Apple dovrà pagare una multa da 450 milioni di dollari per aver violato le leggi federali dell’Antitrust statunitense. A dirlo è la Corte suprema degli Stati Uniti che oggi ha respinto il ricorso in appello dell’azienda di Cupertino, confermando la condanna per aver creato, d’accordo con cinque grandi gruppi editoriali, un vero e proprio cartello dei prezzi degli ebook. La società era considerata la mente dietro le pratiche antitrust messe in atto dalle case editrici il cui obiettivo era quello di spingere Amazon, azienda leader nel mercato dei libri digitali, ad alzare i prezzi.

L’accordo risale al 2010, quando Apple lanciò l’iPad e Amazon deteneva una quota del mercato degli ebook fra l’80 e il 90%, un monopolio a tutti gli effetti che preoccupava gli editori anche a causa dei prezzi stracciati praticati dal sito di compravendita. Così cinque case editrici, Hachette, HarpherCollins, Macmillan, Simon & Schuster e Penguin accettarono l’offerta fatta dalla società di Steve Jobs, negando ad Amazon i loro best seller.

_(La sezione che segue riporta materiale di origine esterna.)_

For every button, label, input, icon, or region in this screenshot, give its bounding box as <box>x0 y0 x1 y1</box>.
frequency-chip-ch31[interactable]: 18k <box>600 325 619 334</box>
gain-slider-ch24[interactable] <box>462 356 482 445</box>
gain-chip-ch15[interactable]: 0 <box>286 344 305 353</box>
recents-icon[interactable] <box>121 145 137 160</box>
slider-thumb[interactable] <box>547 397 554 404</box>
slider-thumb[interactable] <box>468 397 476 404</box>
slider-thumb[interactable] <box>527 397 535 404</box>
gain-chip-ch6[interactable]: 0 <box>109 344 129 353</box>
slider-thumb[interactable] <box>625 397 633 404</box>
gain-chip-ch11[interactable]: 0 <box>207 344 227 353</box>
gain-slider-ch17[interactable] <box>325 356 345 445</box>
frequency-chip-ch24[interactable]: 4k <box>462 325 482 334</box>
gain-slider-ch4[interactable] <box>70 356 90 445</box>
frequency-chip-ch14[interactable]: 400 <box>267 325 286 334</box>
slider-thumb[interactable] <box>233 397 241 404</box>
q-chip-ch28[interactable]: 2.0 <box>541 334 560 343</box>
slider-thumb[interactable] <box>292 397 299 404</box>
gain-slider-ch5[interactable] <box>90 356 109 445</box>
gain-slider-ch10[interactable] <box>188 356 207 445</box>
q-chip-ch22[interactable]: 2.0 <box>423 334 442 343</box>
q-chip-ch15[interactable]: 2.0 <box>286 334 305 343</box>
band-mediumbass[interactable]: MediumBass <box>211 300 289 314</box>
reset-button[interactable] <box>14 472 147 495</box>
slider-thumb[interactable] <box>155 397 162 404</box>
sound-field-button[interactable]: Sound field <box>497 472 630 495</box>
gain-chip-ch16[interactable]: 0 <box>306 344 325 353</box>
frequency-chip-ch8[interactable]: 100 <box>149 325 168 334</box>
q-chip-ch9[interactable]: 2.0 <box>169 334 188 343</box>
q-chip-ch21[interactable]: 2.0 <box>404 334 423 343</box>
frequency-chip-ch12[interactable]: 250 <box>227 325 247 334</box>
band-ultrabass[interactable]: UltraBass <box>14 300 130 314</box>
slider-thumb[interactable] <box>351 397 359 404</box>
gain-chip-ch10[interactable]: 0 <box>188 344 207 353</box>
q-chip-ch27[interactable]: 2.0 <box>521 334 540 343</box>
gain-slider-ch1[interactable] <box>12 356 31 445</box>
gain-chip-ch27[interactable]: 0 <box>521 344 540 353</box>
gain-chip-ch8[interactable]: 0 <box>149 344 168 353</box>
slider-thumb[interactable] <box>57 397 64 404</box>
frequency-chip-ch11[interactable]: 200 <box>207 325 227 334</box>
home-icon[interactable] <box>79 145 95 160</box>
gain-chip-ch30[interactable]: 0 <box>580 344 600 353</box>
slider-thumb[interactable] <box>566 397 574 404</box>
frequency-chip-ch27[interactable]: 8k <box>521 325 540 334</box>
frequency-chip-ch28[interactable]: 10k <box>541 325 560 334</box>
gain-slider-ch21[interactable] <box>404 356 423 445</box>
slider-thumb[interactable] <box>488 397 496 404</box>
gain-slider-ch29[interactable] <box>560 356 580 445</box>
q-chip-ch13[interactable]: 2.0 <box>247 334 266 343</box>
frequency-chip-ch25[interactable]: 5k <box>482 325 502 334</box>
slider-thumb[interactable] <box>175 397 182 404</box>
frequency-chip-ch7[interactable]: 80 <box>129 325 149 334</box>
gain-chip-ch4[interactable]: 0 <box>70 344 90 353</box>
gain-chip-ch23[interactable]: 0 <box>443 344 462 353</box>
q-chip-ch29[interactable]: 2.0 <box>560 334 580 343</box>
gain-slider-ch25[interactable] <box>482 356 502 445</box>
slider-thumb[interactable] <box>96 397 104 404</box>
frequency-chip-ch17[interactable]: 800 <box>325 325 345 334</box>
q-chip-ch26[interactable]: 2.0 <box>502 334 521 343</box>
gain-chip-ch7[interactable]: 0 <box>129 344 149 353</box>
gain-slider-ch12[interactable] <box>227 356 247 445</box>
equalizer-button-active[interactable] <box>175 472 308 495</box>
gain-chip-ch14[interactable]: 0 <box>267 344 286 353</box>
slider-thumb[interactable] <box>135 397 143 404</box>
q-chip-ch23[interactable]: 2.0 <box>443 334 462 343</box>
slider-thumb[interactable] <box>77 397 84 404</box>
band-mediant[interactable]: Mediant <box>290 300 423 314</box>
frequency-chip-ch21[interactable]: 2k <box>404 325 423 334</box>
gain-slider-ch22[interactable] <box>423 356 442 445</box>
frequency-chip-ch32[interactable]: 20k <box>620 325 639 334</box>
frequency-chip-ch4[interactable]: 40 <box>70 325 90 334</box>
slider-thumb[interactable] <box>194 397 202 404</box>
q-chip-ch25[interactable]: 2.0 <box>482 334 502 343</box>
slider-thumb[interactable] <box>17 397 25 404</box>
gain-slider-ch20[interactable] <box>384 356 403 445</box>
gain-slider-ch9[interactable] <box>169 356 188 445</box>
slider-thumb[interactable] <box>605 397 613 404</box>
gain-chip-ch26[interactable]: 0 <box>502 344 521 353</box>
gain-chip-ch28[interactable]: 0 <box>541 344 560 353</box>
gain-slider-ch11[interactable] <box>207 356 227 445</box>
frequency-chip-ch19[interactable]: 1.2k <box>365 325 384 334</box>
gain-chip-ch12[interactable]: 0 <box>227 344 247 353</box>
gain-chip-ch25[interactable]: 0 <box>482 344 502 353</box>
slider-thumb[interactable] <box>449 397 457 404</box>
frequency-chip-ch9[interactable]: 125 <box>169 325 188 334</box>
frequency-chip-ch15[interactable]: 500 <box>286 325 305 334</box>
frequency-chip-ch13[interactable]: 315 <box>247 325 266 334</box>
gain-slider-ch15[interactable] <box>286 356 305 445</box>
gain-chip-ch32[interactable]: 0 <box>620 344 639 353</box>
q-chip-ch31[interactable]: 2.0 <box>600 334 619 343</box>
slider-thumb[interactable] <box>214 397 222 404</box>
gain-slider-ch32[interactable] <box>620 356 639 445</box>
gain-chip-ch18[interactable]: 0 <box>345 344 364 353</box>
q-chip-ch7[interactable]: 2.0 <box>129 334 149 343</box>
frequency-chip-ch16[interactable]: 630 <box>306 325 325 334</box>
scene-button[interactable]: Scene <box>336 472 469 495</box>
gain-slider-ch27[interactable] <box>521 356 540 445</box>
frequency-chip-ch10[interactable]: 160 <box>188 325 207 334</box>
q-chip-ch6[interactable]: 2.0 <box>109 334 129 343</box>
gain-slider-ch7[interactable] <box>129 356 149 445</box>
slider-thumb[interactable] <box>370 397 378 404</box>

Attraverso queste manovre il prezzo degli ebook sarebbe passato da una media di 10 dollari fino a quasi 15 dollari, lievitando del 30%, stessa percentuale che Apple avrebbe poi pagato alle case editrici per ogni libro venduto.

Gli editori coinvolti hanno già patteggiato per 166 milioni di dollari, mentre la società di Cupertino si era rifiutata di seguire la strada dell’accordo, presentando ricorso. Ricorso che oggi è stato respinto. Adesso della cifra dovuta da Apple, 400 milioni andranno ai consumatori, 30 milioni in spese legali e i restanti 20 alle amministrazioni degli Stati dove i prezzi sono stati aumenti.